In der Lesebuchsprache ist nichts mehr vermittelbar, zwischen zwei Rowohlt-Buchdeckeln ist nichts mehr vermittelbar. Dieser Umstand, nein, das Sehen dieses Umstandes, zwingt zu neuen Formen. Natürlich nur, wenn man etwas Neues sagen will, unbedingt sagen will. Dem gegenüber steht die mal buntscheckige, mal dreist gemusterte, mal aufschreckend grelle Gewandung des Immergleichen. Die richtige, d.h. fortschrittliche politische Einstellung wird den Schriftsteller nicht mehr in ein Buch hineinschreiben lassen, sie wird ihm verwehren, hier und heute noch in Storys zu machen. Sie wird ihm seine Zurückgezogenheit vermasseln.

Der Holzfäller verändert die Welt mittels seiner Axt. Der Schriftsteller mittels Sprache. So wenig es auf Seiten des Holzfällers mit der Präparation der Axt getan ist, so wenig ist es das auf der Seite des Schriftstellers mit der Organisierung der Sprache. Beide haben mit ihrem also bereiteten Werkzeug in die Wirklichkeit einzugreifen. Daß sie das mit einem funktionierenden, der Funktion entsprechenden Instrument, einer scharfen Waffe, besser können, denkt sich.

Ob der Mensch schustert, tischlert oder ein Kleid näht, seine Tätigkeit wird nach ihrer Nützlichkeit beurteilt. Nur die des Künstlers nicht. Ja, hier ist Nützlichkeit dem Wert des Produktes geradezu abträglich, scheint es. Die Kunst, einen Stuhl zu zimmern, wird sehr wohl am Ergebnis geprüft, an der Brauchbarkeit des Möbels. Der Text wird nicht an seiner Funktion in der Wirklichkeit gemessen. Die Beurteilung des Kunstwerks bleibt der Willkür des Betrachters überlassen. Als gäbe es die Kriterien gut und schön unabhängig von der Funktionalität. Für gutes Design gilt, daß schön funktionell und funktionell schön ist. Nicht das Thema führt zur guten Form, zur Schönheit, sondern die Funktion.

Eine Formulierung ist nur so gut wie das, was sie bewirkt. Ein Sessel ist so gut wie das Sitzen darauf ist.
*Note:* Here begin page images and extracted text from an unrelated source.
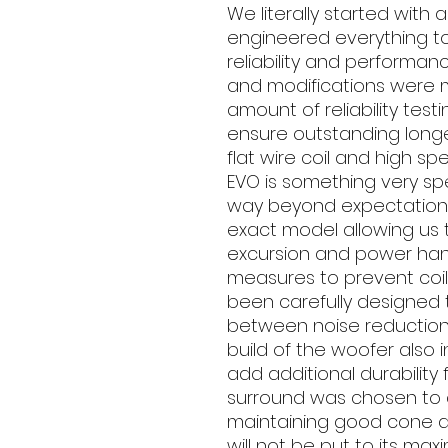
We literally started with
engineered everything to
reliability and performan
and modifications were
amount of reliability tes
ensure outstanding longe
flat wire coil and high s
EVO is something very sp
way beyond expectation.
exact model allowing us 
excursion and power han
measures to prevent coil
been carefully designed 
between noise reduction 
build of the woofer als
add additional durability 
surround was chosen to a
maintaining good cone ar
will not be put to its maxi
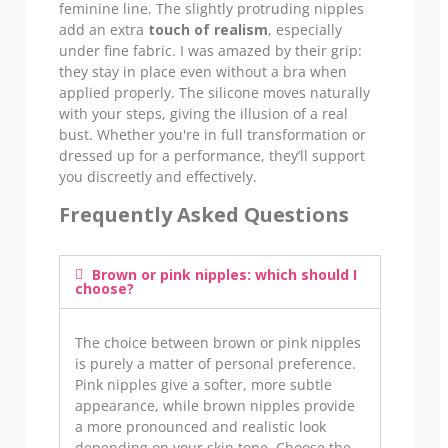
feminine line. The slightly protruding nipples
add an extra
touch of realism
, especially
under fine fabric. I was amazed by their grip:
they stay in place even without a bra when
applied properly. The silicone moves naturally
with your steps, giving the illusion of a real
bust. Whether you're in full transformation or
dressed up for a performance, they’ll support
you discreetly and effectively.
Frequently Asked Questions
Brown or pink nipples: which should I
choose?
The choice between brown or pink nipples
is purely a matter of personal preference.
Pink nipples give a softer, more subtle
appearance, while brown nipples provide
a more pronounced and realistic look
depending on your skin tone. Choose the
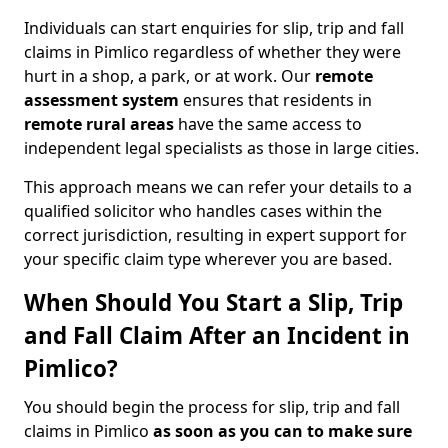
Individuals can start enquiries for slip, trip and fall
claims in Pimlico regardless of whether they were
hurt in a shop, a park, or at work. Our
remote
assessment system
ensures that residents in
remote rural areas
have the same access to
independent legal specialists as those in large cities.
This approach means we can refer your details to a
qualified solicitor who handles cases within the
correct jurisdiction, resulting in expert support for
your specific claim type wherever you are based.
When Should You Start a Slip, Trip
and Fall Claim After an Incident in
Pimlico?
You should begin the process for slip, trip and fall
claims in Pimlico
as soon as you can to make sure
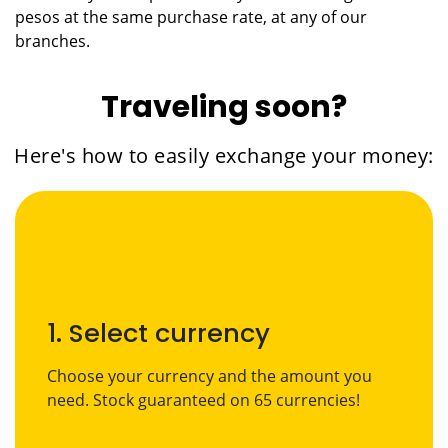
pesos at the same purchase rate, at any of our
branches.
Traveling soon?
Here's how to easily exchange your money:
1. Select currency
Choose your currency and the amount you
need. Stock guaranteed on 65 currencies!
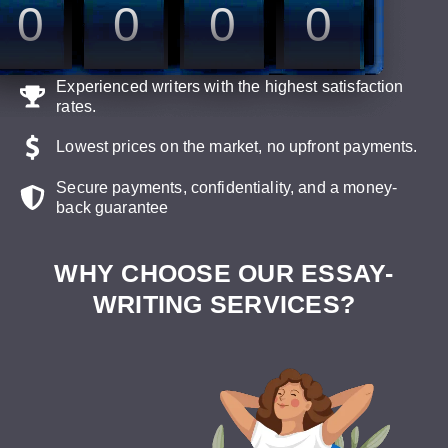
0
0
0
0
Experienced writers with the highest satisfaction
rates.
Lowest prices on the market, no upfront payments.
Secure payments, confidentiality, and a money-
back guarantee
WHY CHOOSE OUR ESSAY-
WRITING SERVICES?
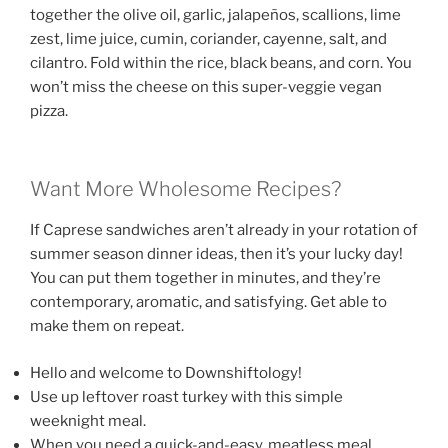
together the olive oil, garlic, jalapeños, scallions, lime
zest, lime juice, cumin, coriander, cayenne, salt, and
cilantro. Fold within the rice, black beans, and corn. You
won’t miss the cheese on this super-veggie vegan
pizza.
Want More Wholesome Recipes?
If Caprese sandwiches aren’t already in your rotation of
summer season dinner ideas, then it’s your lucky day!
You can put them together in minutes, and they’re
contemporary, aromatic, and satisfying. Get able to
make them on repeat.
Hello and welcome to Downshiftology!
Use up leftover roast turkey with this simple
weeknight meal.
When you need a quick-and-easy, meatless meal,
Das eine, Schönheit, ist ohne das andere, Nützlichkeit, nicht zu haben. Nützlich ist schön.

Eine törichte Vorhaltung gegenüber der „politischen Kunst“ ist, daß dabei die Kunst auf der Strecke bleibe. Doch ist im Gegenteil höchste Kunst nötig, um politisch wirksam zu werden, durch das Dickicht der Zerstreuungs- und Affirmationsliteratur hindurch. Das Ziel, die Wirklichkeit zu verändern, schreit nach den Mitteln der Kunst.
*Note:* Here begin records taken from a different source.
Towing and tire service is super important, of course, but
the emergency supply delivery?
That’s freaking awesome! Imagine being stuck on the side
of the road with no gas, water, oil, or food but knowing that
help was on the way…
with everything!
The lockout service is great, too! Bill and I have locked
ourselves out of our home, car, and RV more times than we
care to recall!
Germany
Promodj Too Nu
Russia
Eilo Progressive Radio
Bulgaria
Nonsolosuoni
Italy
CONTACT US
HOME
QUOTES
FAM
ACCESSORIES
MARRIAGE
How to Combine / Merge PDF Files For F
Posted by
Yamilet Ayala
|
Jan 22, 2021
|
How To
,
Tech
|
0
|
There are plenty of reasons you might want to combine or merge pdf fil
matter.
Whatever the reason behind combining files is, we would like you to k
Sie entnehmen der Wirklichkeit Stoff, formen ihn und stellen das Geschaffene nicht mehr in die Wirklichkeit zurück. Sie überprüfen die Tauglichkeit des Hergestellten nicht in der Praxis, nicht durch seine Leistung in der Wirklichkeit. In Wahrheit ist nichts Geschaffenes ohne Funktion. Selbst das Kunstwerk, das meint, ohne eine zu sein, hat eine, hat die der Täuschung. Die Tauglichkeit des Kunstprodukts erweist sich in der Praxis, nicht im Kulturjournal. Jenes mißt jedes neue Werk an älteren Werken, an früheren, nicht an den Erfordernissen der herrschenden Zustände. Der Beurteilungsraster, der über jeden neuen Text gelegt wird, stammt aus der Vergangenheit. Wir aber haben den Standpunkt der Zukunft eingenommen und fragen, was leistet dieser Text für die Veränderung der Praxis auf diese Zukunft hin? Im Feuilleton ist die horizontale Neuheit, die Originalität gefragt, nicht die qualitative. (Originalität als erstes Kriterium infolge der inhaltlichen und formalen Uniformität!) Hier wird deutlich, daß die herrschende Kulturkritik eine bewahrende, stabilisierende Aufgabe hat. Sie hat die ungemein schwere Aufgabe, die Fiktion aufrecht zu erhalten, daß die Kunst kein Produktionsprozeß unter anderen Zweigen der Produktion ist.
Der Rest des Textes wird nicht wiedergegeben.